WORK INSTRUCTION → Set down every entry exactly as it stands, omitting any picture.

-- INFORMATION SUPPLIED follows --

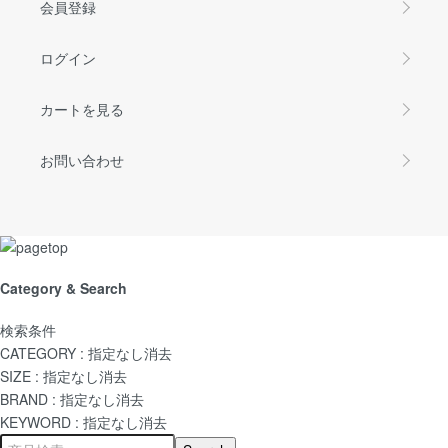
会員登録
ログイン
カートを見る
お問い合わせ
Category & Search
検索条件
CATEGORY :
指定なし
消去
SIZE :
指定なし
消去
BRAND :
指定なし
消去
KEYWORD :
指定なし
消去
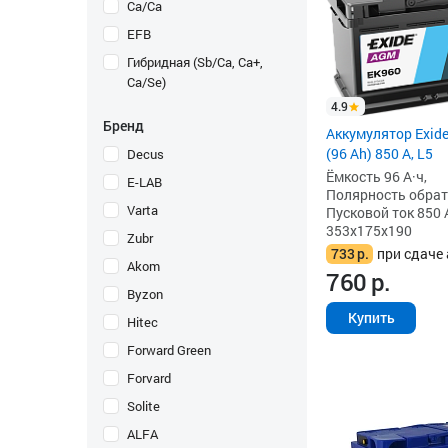
Ca/Ca
EFB
Гибридная (Sb/Ca, Ca+,
Ca/Se)
4.9
Бренд
Аккумулятор Exid
(96 Ah) 850 А, L5
Decus
Ёмкость 96 А·ч,
E-LAB
Полярность обратна
Varta
Пусковой ток 850 
353x175x190
Zubr
733
р.
при сдаче 
Akom
760
р.
Byzon
Купить
Hitec
Forward Green
Forvard
Solite
ALFA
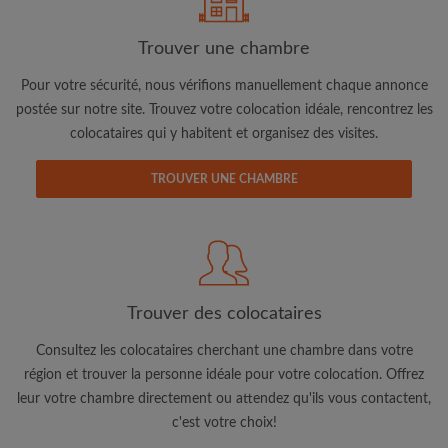
Trouver une chambre
Pour votre sécurité, nous vérifions manuellement chaque annonce
postée sur notre site. Trouvez votre colocation idéale, rencontrez les
Adresse email
colocataires qui y habitent et organisez des visites.
TROUVER UNE CHAMBRE
Mot de passe
J'ai lu, compris et accepte les
Conditions d'utilisation
d'Appartager.be
et ai pris connaissance de la
Politique de
Confidentialité
Trouver des colocataires
CRÉER PROFIL
Consultez les colocataires cherchant une chambre dans votre
Je souhaite recevoir des offres exclusives et des mises à
région et trouver la personne idéale pour votre colocation. Offrez
jour du compte par e-mail
leur votre chambre directement ou attendez qu'ils vous contactent,
c'est votre choix!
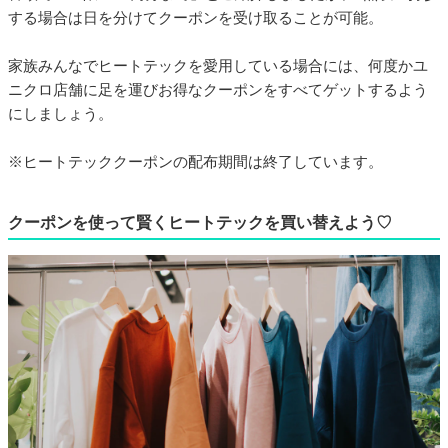
する場合は日を分けてクーポンを受け取ることが可能。
家族みんなでヒートテックを愛用している場合には、何度かユ
ニクロ店舗に足を運びお得なクーポンをすべてゲットするよう
にしましょう。
※ヒートテッククーポンの配布期間は終了しています。
クーポンを使って賢くヒートテックを買い替えよう♡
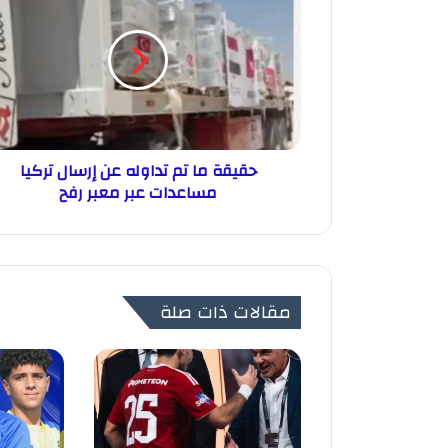
حقيقة ما تم تداوله عن إرسال تركيا
مساعدات عبر معبر رفح
مقالات ذات صلة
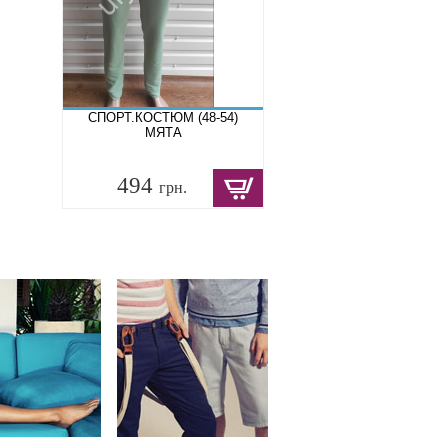
СПОРТ.КОСТЮМ (48-54)
МЯТА
494
грн.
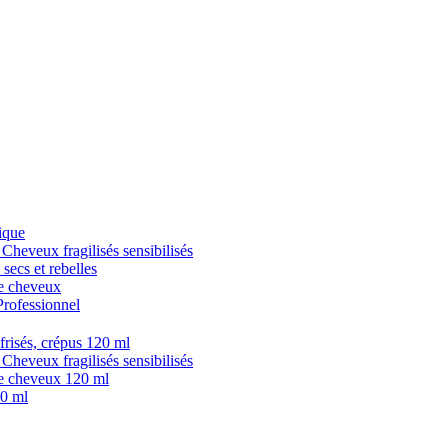
ique
veux fragilisés sensibilisés
cs et rebelles
 cheveux
fessionnel
isés, crépus 120 ml
veux fragilisés sensibilisés
 cheveux 120 ml
0 ml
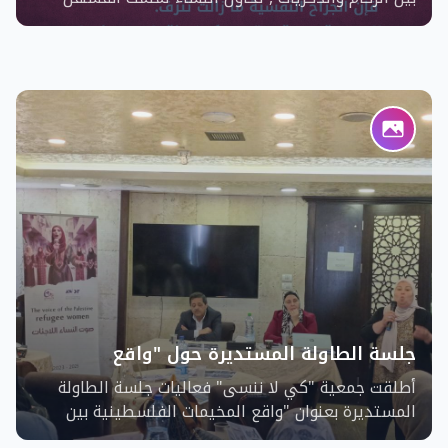
جلسة الطاولة المستديرة حول "واقع
المخيمات الفلسطينية بين اللجوء والنزوح"
أطلقت جمعية "كي لا ننسى" فعاليات جلسة الطاولة
المستديرة بعنوان "واقع المخيمات الفلسطينية بين
اللجوء والنزوح"، بمشاركة نخبة من الباحثين والمختصين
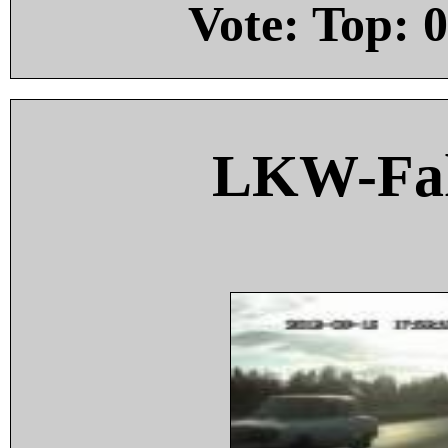
Vote: Top:
0
LKW-Fah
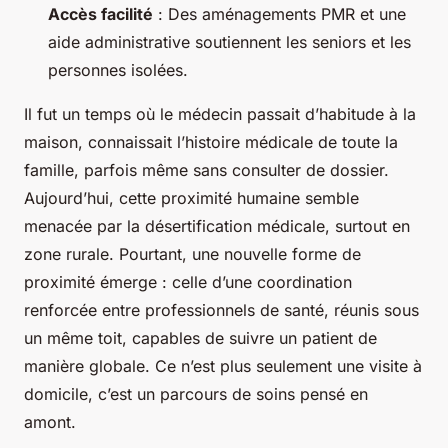
Accès facilité
: Des aménagements PMR et une
aide administrative soutiennent les seniors et les
personnes isolées.
Il fut un temps où le médecin passait d’habitude à la
maison, connaissait l’histoire médicale de toute la
famille, parfois même sans consulter de dossier.
Aujourd’hui, cette proximité humaine semble
menacée par la désertification médicale, surtout en
zone rurale. Pourtant, une nouvelle forme de
proximité émerge : celle d’une coordination
renforcée entre professionnels de santé, réunis sous
un même toit, capables de suivre un patient de
manière globale. Ce n’est plus seulement une visite à
domicile, c’est un parcours de soins pensé en
amont.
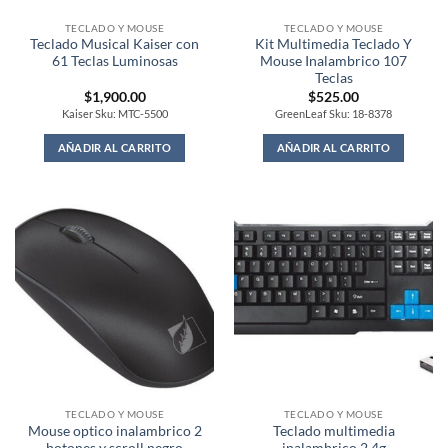
TECLADO Y MOUSE
TECLADO Y MOUSE
Teclado Musical Kaiser con
Kit Multimedia Teclado Y
61 Teclas Luminosas
Mouse Inalambrico 107
Teclas
$
1,900.00
$
525.00
Kaiser Sku: MTC-5500
GreenLeaf Sku: 18-8378
AÑADIR AL CARRITO
AÑADIR AL CARRITO
TECLADO Y MOUSE
TECLADO Y MOUSE
Mouse optico inalambrico 2
Teclado multimedia
botones y scroll negro
inalambrico 2.4g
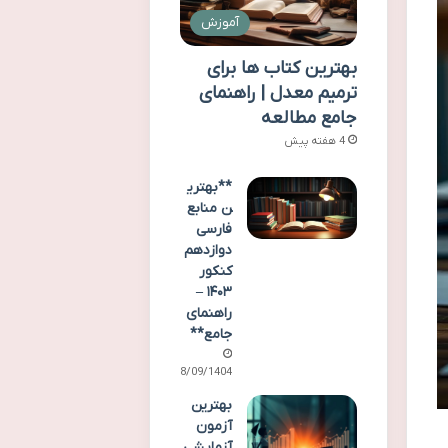
آموزش
بهترین کتاب ها برای
ترمیم معدل | راهنمای
جامع مطالعه
4 هفته پیش
**بهتری
ن منابع
فارسی
دوازدهم
کنکور
۱۴۰۳ –
راهنمای
جامع**
28/09/1404
بهترین
آزمون
آزمایشی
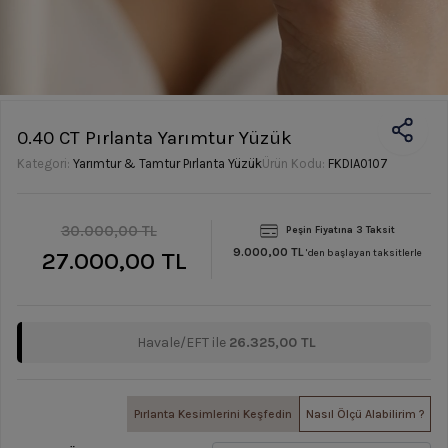
0.40 CT Pırlanta Yarımtur Yüzük
Kategori:
Yarımtur & Tamtur Pırlanta Yüzük
Ürün Kodu:
FKDIA0107
30.000,00 TL
Peşin Fiyatına 3 Taksit
9.000,00 TL
27.000,00 TL
'den başlayan taksitlerle
Havale/EFT ile
26.325,00 TL
Pırlanta Kesimlerini Keşfedin
Nasıl Ölçü Alabilirim ?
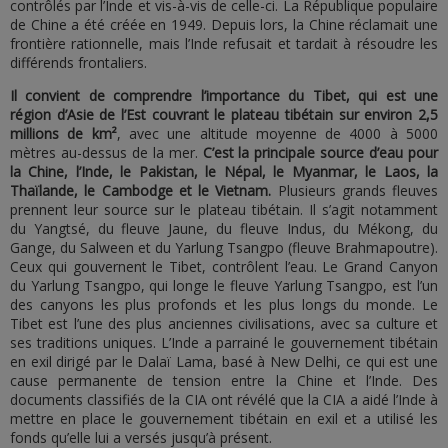
contrôlés par l’Inde et vis-à-vis de celle-ci. La République populaire
de Chine a été créée en 1949. Depuis lors, la Chine réclamait une
frontière rationnelle, mais l’Inde refusait et tardait à résoudre les
différends frontaliers.
Il convient de comprendre l’importance du Tibet, qui est une
région d’Asie de l’Est couvrant le plateau tibétain sur environ 2,5
millions de km²
, avec une altitude moyenne de 4000 à 5000
mètres au-dessus de la mer.
C’est la principale source d’eau pour
la Chine, l’Inde, le Pakistan, le Népal, le Myanmar, le Laos, la
Thaïlande, le Cambodge et le Vietnam.
Plusieurs grands fleuves
prennent leur source sur le plateau tibétain. Il s’agit notamment
du Yangtsé, du fleuve Jaune, du fleuve Indus, du Mékong, du
Gange, du Salween et du Yarlung Tsangpo (fleuve Brahmapoutre).
Ceux qui gouvernent le Tibet, contrôlent l’eau. Le Grand Canyon
du Yarlung Tsangpo, qui longe le fleuve Yarlung Tsangpo, est l’un
des canyons les plus profonds et les plus longs du monde. Le
Tibet est l’une des plus anciennes civilisations, avec sa culture et
ses traditions uniques. L’Inde a parrainé le gouvernement tibétain
en exil dirigé par le Dalaï Lama, basé à New Delhi, ce qui est une
cause permanente de tension entre la Chine et l’Inde. Des
documents classifiés de la CIA ont révélé que la CIA a aidé l’Inde à
mettre en place le gouvernement tibétain en exil et a utilisé les
fonds qu’elle lui a versés jusqu’à présent.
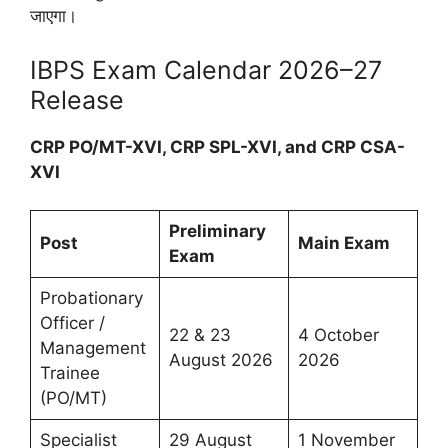
जाएगा।
IBPS Exam Calendar 2026–27
Release
CRP PO/MT-XVI, CRP SPL-XVI, and CRP CSA-
XVI
Preliminary
Post
Main Exam
Exam
Probationary
Officer /
22 & 23
4 October
Management
August 2026
2026
Trainee
(PO/MT)
Specialist
29 August
1 November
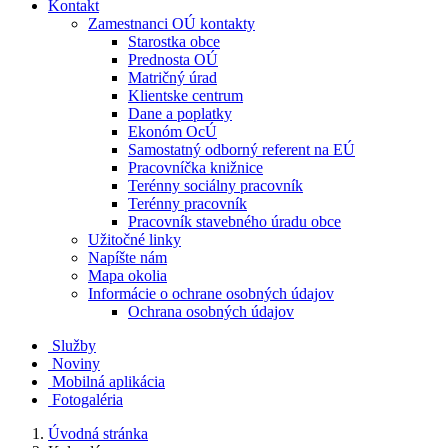
Kontakt
Zamestnanci OÚ kontakty
Starostka obce
Prednosta OÚ
Matričný úrad
Klientske centrum
Dane a poplatky
Ekonóm OcÚ
Samostatný odborný referent na EÚ
Pracovníčka knižnice
Terénny sociálny pracovník
Terénny pracovník
Pracovník stavebného úradu obce
Užitočné linky
Napíšte nám
Mapa okolia
Informácie o ochrane osobných údajov
Ochrana osobných údajov
Služby
Noviny
Mobilná aplikácia
Fotogaléria
Úvodná stránka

-- INFORMATION SUPPLIED concluded --

RESULT OF THIS TASK →
会員登録
ログイン
カートを見る
お問い合わせ
Category & Search
検索条件
CATEGORY :
指定なし
消去
SIZE :
指定なし
消去
BRAND :
指定なし
消去
KEYWORD :
指定なし
消去
Ca/Ca
EFB
Гибридная (Sb/Ca, Ca+,
Ca/Se)
4.9
Бренд
Аккумулятор Exid
(96 Ah) 850 А, L5
Decus
Ёмкость 96 А·ч,
E-LAB
Полярность обратна
Varta
Пусковой ток 850 
353x175x190
Zubr
733
р.
при сдаче 
Akom
760
р.
Byzon
Купить
Hitec
Forward Green
Forvard
Solite
ALFA
Trouver une chambre
Pour votre sécurité, nous vérifions manuellement chaque annonce
postée sur notre site. Trouvez votre colocation idéale, rencontrez les
Adresse email
colocataires qui y habitent et organisez des visites.
TROUVER UNE CHAMBRE
Mot de passe
J'ai lu, compris et accepte les
Conditions d'utilisation
d'Appartager.be
et ai pris connaissance de la
Politique de
Confidentialité
Trouver des colocataires
CRÉER PROFIL
Consultez les colocataires cherchant une chambre dans votre
Je souhaite recevoir des offres exclusives et des mises à
région et trouver la personne idéale pour votre colocation. Offrez
jour du compte par e-mail
leur votre chambre directement ou attendez qu'ils vous contactent,
c'est votre choix!
する場合は日を分けてクーポンを受け取ることが可能。
家族みんなでヒートテックを愛用している場合には、何度かユ
ニクロ店舗に足を運びお得なクーポンをすべてゲットするよう
にしましょう。
※ヒートテッククーポンの配布期間は終了しています。
クーポンを使って賢くヒートテックを買い替えよう♡
حقيقة ما تم تداوله عن إرسال تركيا
مساعدات عبر معبر رفح
مقالات ذات صلة
СПОРТ.КОСТЮМ (48-54)
МЯТА
494
грн.
ique
veux fragilisés sensibilisés
cs et rebelles
 cheveux
fessionnel
isés, crépus 120 ml
veux fragilisés sensibilisés
 cheveux 120 ml
0 ml
جلسة الطاولة المستديرة حول "واقع
المخيمات الفلسطينية بين اللجوء والنزوح"
أطلقت جمعية "كي لا ننسى" فعاليات جلسة الطاولة
المستديرة بعنوان "واقع المخيمات الفلسطينية بين
اللجوء والنزوح"، بمشاركة نخبة من الباحثين والمختصين
Vote: Top:
0
LKW-Fah
Accès facilité
: Des aménagements PMR et une
aide administrative soutiennent les seniors et les
personnes isolées.
Il fut un temps où le médecin passait d’habitude à la
maison, connaissait l’histoire médicale de toute la
famille, parfois même sans consulter de dossier.
Aujourd’hui, cette proximité humaine semble
menacée par la désertification médicale, surtout en
zone rurale. Pourtant, une nouvelle forme de
proximité émerge : celle d’une coordination
renforcée entre professionnels de santé, réunis sous
un même toit, capables de suivre un patient de
manière globale. Ce n’est plus seulement une visite à
domicile, c’est un parcours de soins pensé en
amont.
TECLADO Y MOUSE
TECLADO Y MOUSE
Teclado Musical Kaiser con
Kit Multimedia Teclado Y
61 Teclas Luminosas
Mouse Inalambrico 107
Teclas
$
1,900.00
$
525.00
Kaiser Sku: MTC-5500
GreenLeaf Sku: 18-8378
AÑADIR AL CARRITO
AÑADIR AL CARRITO
TECLADO Y MOUSE
TECLADO Y MOUSE
Mouse optico inalambrico 2
Teclado multimedia
botones y scroll negro
inalambrico 2.4g
آموزش
بهترین کتاب ها برای
ترمیم معدل | راهنمای
جامع مطالعه
4 هفته پیش
**بهتری
ن منابع
فارسی
دوازدهم
کنکور
۱۴۰۳ –
راهنمای
جامع**
28/09/1404
بهترین
آزمون
آزمایشی
0.40 CT Pırlanta Yarımtur Yüzük
Kategori:
Yarımtur & Tamtur Pırlanta Yüzük
Ürün Kodu:
FKDIA0107
30.000,00 TL
Peşin Fiyatına 3 Taksit
9.000,00 TL
27.000,00 TL
'den başlayan taksitlerle
Havale/EFT ile
26.325,00 TL
Pırlanta Kesimlerini Keşfedin
Nasıl Ölçü Alabilirim ?
contrôlés par l’Inde et vis-à-vis de celle-ci. La République populaire
de Chine a été créée en 1949. Depuis lors, la Chine réclamait une
frontière rationnelle, mais l’Inde refusait et tardait à résoudre les
différends frontaliers.
Il convient de comprendre l’importance du Tibet, qui est une
région d’Asie de l’Est couvrant le plateau tibétain sur environ 2,5
millions de km²
, avec une altitude moyenne de 4000 à 5000
mètres au-dessus de la mer.
C’est la principale source d’eau pour
la Chine, l’Inde, le Pakistan, le Népal, le Myanmar, le Laos, la
Thaïlande, le Cambodge et le Vietnam.
Plusieurs grands fleuves
prennent leur source sur le plateau tibétain. Il s’agit notamment
du Yangtsé, du fleuve Jaune, du fleuve Indus, du Mékong, du
Gange, du Salween et du Yarlung Tsangpo (fleuve Brahmapoutre).
Ceux qui gouvernent le Tibet, contrôlent l’eau. Le Grand Canyon
du Yarlung Tsangpo, qui longe le fleuve Yarlung Tsangpo, est l’un
des canyons les plus profonds et les plus longs du monde. Le
Tibet est l’une des plus anciennes civilisations, avec sa culture et
ses traditions uniques. L’Inde a parrainé le gouvernement tibétain
en exil dirigé par le Dalaï Lama, basé à New Delhi, ce qui est une
cause permanente de tension entre la Chine et l’Inde. Des
documents classifiés de la CIA ont révélé que la CIA a aidé l’Inde à
mettre en place le gouvernement tibétain en exil et a utilisé les
fonds qu’elle lui a versés jusqu’à présent.
जाएगा।
IBPS Exam Calendar 2026–27
Release
CRP PO/MT-XVI, CRP SPL-XVI, and CRP CSA-
XVI
Preliminary
Post
Main Exam
Exam
Probationary
Officer /
22 & 23
4 October
Management
August 2026
2026
Trainee
(PO/MT)
Specialist
29 August
1 November
Kontakt
Zamestnanci OÚ kontakty
Starostka obce
Prednosta OÚ
Matričný úrad
Klientske centrum
Dane a poplatky
Ekonóm OcÚ
Samostatný odborný referent na EÚ
Pracovníčka knižnice
Terénny sociálny pracovník
Terénny pracovník
Pracovník stavebného úradu obce
Užitočné linky
Napíšte nám
Mapa okolia
Informácie o ochrane osobných údajov
Ochrana osobných údajov
Služby
Noviny
Mobilná aplikácia
Fotogaléria
Úvodná stránka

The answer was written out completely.